## Problem description:
Give, as a bare number, the count of lines below that contain "airports".

---+---

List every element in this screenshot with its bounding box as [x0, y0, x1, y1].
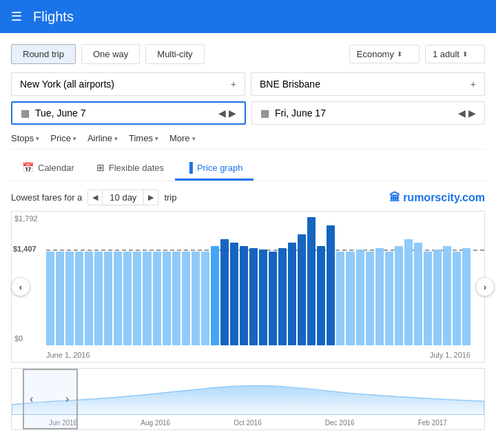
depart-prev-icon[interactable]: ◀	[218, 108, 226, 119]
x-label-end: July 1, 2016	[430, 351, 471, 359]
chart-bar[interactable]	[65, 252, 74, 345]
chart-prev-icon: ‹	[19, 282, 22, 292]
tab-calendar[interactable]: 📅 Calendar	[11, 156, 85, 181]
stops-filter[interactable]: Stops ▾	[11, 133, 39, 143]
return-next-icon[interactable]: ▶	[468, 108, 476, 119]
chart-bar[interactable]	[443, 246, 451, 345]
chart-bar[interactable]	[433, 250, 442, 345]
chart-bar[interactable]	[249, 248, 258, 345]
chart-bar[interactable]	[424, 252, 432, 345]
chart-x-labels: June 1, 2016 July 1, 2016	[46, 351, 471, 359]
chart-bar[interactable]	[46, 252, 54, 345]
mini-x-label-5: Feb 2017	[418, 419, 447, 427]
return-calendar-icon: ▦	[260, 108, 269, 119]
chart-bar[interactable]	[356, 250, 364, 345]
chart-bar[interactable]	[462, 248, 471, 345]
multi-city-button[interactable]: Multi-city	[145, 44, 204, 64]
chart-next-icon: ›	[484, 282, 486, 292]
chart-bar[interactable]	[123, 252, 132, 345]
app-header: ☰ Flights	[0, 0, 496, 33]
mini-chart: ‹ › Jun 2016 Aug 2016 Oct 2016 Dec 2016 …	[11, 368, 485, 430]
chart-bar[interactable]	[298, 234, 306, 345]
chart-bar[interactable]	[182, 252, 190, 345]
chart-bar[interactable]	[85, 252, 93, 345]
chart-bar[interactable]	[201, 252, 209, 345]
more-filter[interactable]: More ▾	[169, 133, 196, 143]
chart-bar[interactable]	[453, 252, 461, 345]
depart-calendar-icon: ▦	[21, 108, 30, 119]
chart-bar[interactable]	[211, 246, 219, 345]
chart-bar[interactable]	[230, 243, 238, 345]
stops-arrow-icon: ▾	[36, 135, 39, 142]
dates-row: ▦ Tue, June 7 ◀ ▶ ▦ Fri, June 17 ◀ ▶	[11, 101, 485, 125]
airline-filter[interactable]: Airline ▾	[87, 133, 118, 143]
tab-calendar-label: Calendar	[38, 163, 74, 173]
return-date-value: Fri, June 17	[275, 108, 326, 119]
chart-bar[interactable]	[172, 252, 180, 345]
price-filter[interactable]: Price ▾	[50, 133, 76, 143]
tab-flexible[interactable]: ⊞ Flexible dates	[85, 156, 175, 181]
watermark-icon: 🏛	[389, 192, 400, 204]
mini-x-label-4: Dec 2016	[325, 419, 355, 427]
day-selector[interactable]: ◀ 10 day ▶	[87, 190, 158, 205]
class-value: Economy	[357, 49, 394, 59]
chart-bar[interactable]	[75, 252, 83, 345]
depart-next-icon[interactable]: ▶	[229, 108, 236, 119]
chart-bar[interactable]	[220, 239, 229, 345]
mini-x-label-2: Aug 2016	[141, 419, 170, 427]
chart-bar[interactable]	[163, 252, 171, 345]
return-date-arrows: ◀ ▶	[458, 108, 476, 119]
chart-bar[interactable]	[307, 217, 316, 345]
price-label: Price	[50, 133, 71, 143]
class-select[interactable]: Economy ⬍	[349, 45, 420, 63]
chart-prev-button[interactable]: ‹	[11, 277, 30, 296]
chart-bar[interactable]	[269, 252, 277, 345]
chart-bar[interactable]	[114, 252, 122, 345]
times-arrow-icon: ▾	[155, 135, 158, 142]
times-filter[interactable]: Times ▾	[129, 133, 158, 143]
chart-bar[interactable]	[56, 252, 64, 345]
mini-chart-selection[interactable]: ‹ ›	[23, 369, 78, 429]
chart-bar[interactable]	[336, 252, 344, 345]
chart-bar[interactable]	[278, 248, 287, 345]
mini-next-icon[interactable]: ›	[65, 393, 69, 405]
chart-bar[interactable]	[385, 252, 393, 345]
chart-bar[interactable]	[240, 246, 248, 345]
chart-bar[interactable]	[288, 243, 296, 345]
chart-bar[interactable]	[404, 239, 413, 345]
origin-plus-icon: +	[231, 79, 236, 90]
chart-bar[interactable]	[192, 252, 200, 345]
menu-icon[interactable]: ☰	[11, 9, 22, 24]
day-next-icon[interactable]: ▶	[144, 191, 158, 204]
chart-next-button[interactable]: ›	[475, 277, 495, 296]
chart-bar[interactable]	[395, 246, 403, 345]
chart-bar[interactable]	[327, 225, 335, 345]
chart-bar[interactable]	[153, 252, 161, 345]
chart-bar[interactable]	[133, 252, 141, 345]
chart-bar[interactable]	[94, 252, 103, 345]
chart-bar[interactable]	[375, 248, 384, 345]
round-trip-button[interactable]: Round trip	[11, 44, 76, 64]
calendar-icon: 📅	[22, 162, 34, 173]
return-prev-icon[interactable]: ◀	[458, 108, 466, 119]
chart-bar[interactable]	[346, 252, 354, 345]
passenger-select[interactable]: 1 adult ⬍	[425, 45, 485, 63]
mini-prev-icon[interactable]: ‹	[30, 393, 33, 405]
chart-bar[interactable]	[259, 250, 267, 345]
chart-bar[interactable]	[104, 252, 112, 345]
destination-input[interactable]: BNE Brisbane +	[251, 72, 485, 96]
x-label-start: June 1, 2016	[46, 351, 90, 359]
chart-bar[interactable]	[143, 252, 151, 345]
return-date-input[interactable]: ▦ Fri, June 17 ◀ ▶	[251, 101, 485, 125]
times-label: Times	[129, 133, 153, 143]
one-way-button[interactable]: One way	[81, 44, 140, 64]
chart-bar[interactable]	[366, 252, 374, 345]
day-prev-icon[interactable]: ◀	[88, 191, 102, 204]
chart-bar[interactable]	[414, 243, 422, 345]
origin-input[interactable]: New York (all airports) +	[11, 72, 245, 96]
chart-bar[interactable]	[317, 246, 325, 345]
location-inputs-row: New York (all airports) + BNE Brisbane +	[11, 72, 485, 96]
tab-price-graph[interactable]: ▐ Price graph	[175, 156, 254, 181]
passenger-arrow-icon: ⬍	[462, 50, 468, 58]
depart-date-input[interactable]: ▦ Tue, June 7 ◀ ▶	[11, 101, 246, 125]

---+---

## Task output:
2